Hebrews 5:8–14 Although he was a son, he learned obedience through what he suffered.
9 And being made perfect, he became the source of eternal salvation to all who obey him,
10 being designated by God a high priest after the order of Melchizedek.
11 About this we have much to say, and it is hard to explain, since you have become dull of hearing.
12 For though by this time you ought to be teachers, you need someone to teach you again the basic principles of the oracles of God. You need milk, not solid food, 13 for everyone who lives on milk is unskilled in the word of righteousness, since he is a child.
14 But solid food is for the mature, for those who have their powers of discernment trained by constant practice to distinguish good from evil.
Let's see if we can find agreement on something!
I believe this is referring to the Law of Moses.
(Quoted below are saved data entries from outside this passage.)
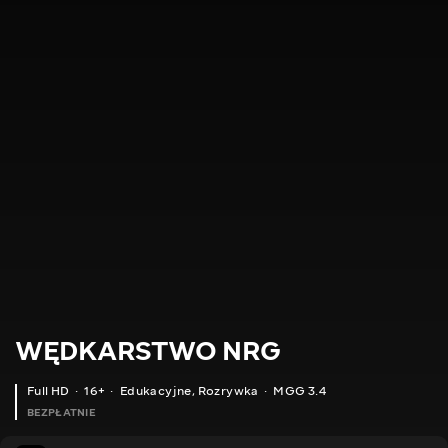
WĘDKARSTWO NRG
Full HD
16+
Edukacyjne
,
Rozrywka
MGG 3.4
BEZPŁATNIE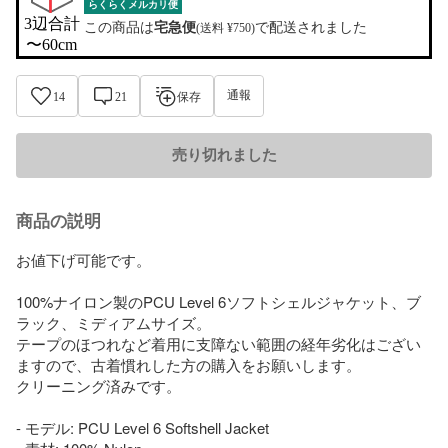
らくらくメルカリ便
3辺合計

この商品は
宅急便
で配送されました
(送料 ¥750)
〜60cm
通報
14
21
保存
売り切れました
商品の説明
お値下げ可能です。

100%ナイロン製のPCU Level 6ソフトシェルジャケット、ブ
ラック、ミディアムサイズ。

テープのほつれなど着用に支障ない範囲の経年劣化はござい
ますので、古着慣れした方の購入をお願いします。

クリーニング済みです。

- モデル: PCU Level 6 Softshell Jacket
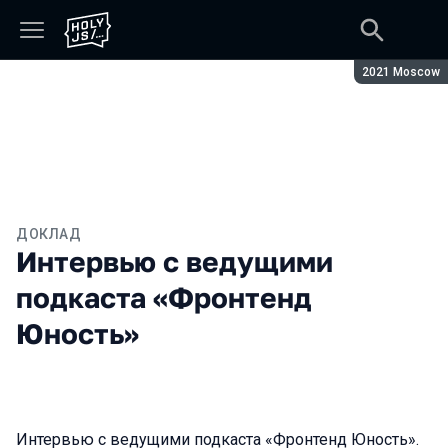
Сезон:
2021 Moscow
ДОКЛАД
Интервью с ведущими
подкаста «Фронтенд
Юность»
Интервью с ведущими подкаста «Фронтенд Юность».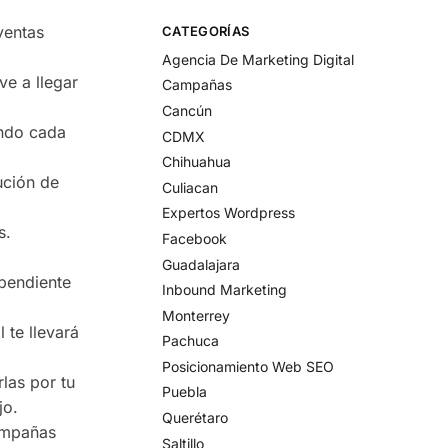
ventas
CATEGORÍAS
Agencia De Marketing Digital
ve a llegar
Campañas
Cancún
ando cada
CDMX
Chihuahua
ución de
Culiacan
Expertos Wordpress
s.
Facebook
Guadalajara
 pendiente
Inbound Marketing​
Monterrey
 te llevará
Pachuca
Posicionamiento Web SEO
las por tu
Puebla
jo.
Querétaro
campañas
Saltillo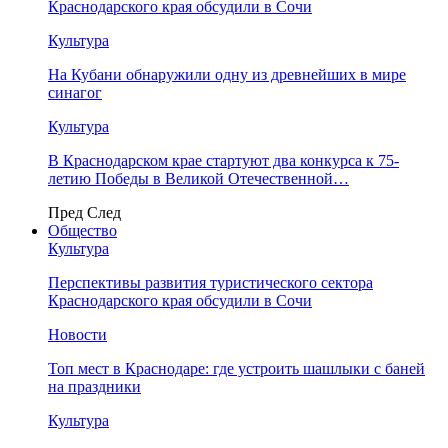
Краснодарского края обсудили в Сочи
Культура
На Кубани обнаружили одну из древнейших в мире
синагог
Культура
В Краснодарском крае стартуют два конкурса к 75-
летию Победы в Великой Отечественной…
Пред
След
Общество
Культура
Перспективы развития туристического сектора
Краснодарского края обсудили в Сочи
Новости
Топ мест в Краснодаре: где устроить шашлыки с баней
на праздники
Культура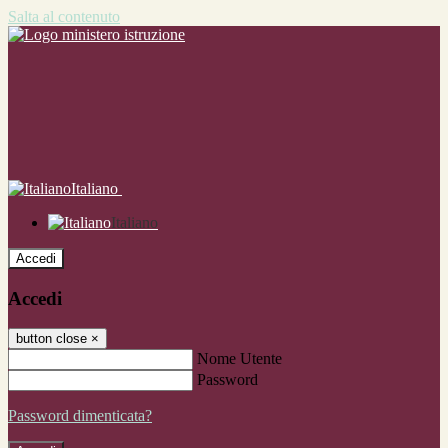
Salta al contenuto
Italiano
Italiano
Accedi
Accedi
button close
×
Nome Utente
Password
Password dimenticata?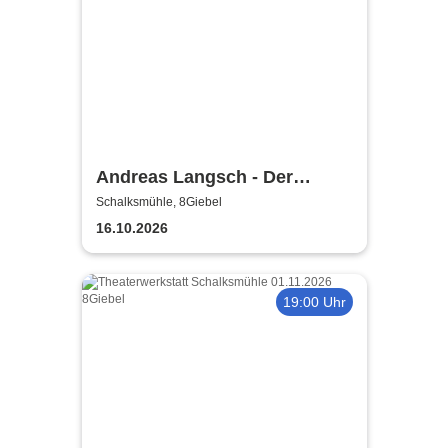
Andreas Langsch - Der
Liebesalgorithmus
Schalksmühle, 8Giebel
16.10.2026
19:00 Uhr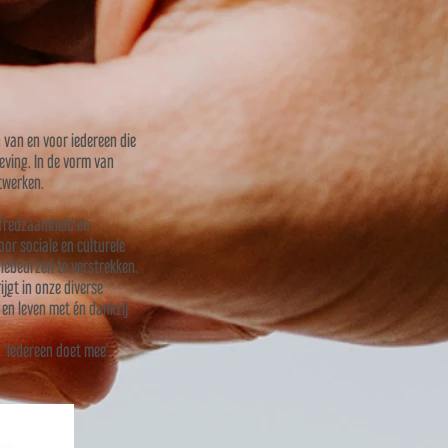
 van en voor iedereen die
eving. In de vorm van
twerken.
elfredzaamheid en
or sociale en culturele
iebeurzen te verstrekken.
ijgt in onze diverse
 en leven met én dankzij
‘Iedereen doet mee’.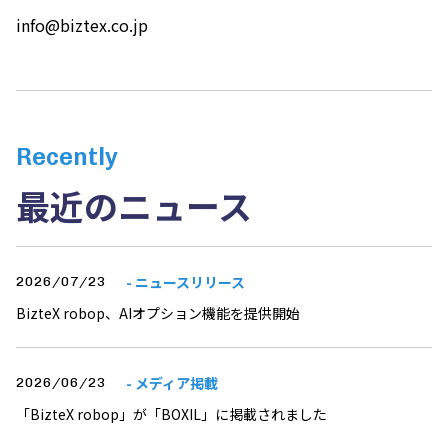
info@biztex.co.jp
Recently
最近のニュース
- ニュースリリース
2026/07/23
BizteX robop、AIオプション機能を提供開始
- メディア掲載
2026/06/23
「BizteX robop」が「BOXIL」に掲載されました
I also believe the New Testament is a commentary on the Old Testament.
Do you agree?
Yes, the "basic principles of the Oracles of Elohim" are indeed the "milk of the Word" and Peter also agrees with the author of Hebrews in your quote.
Logos is reason and reasoning, (at the least in basic terms), and
logikos is logical reasoning, (logic), which derives from logos, and which is used for
the rational-logical (pure milk of) the word in 1Pet 2:2.
Logos is reason and reasoning, (at the least in basic terms), and logikos is logical reasoning, (logic), which derives from logos, and which is used for the rational-logical (pure milk of) the word in 1Pet 2:2.
So 1 Pet 2:2 is also speaking of the Torah, which contains the pure milk of the Word because it contains, (in Living Sayings or Living Oracles), the Logos of the Father, and the Logos is the Word, (John 1:1), but it is much deeper than Rhema because it/he is actually the meaning which the Father intends in the things which He speaks: the Logos is the understanding of the Rhema which is spoken and then written. This is why it is not enough to have the Rhema, (cf. John 5:39-40, John 5:45-47), but rather the understanding of the Father, (His so-called paradigm) which is actually what is intended in all His words, that is what is most necessary. This is even true with belief: for how can one believe what he does not even understand? And therefore any bold emphatic statements made by the Meshiah in the Gospel accounts cannot be ignored, sidelined, or disbelieved: for they are absolute and like rock solid ground, (grounds for critical doctrines).
Acts 7:38, Romans 3:2, Hebrews 5:12, 1 Pet 2:2, 1 Pet 4:11a.
Does this not confirm what I have said? We enter into the heavenly family of Elohim as babes, then we grow (in the Word) into a child which is still yet under the schoolmaster, (Gal 3:24), and tutors, and governors, (Gal 4:1-2), though he be destined to be master over all: (Gal 4:1-2), then comes the time appointed of the Father, (Gal 4:2), when the child becomes a tried, true, and tested adult, that is, a truly proven son of Elohim. And, again, no father puts his untested babe or child in charge of all his goods.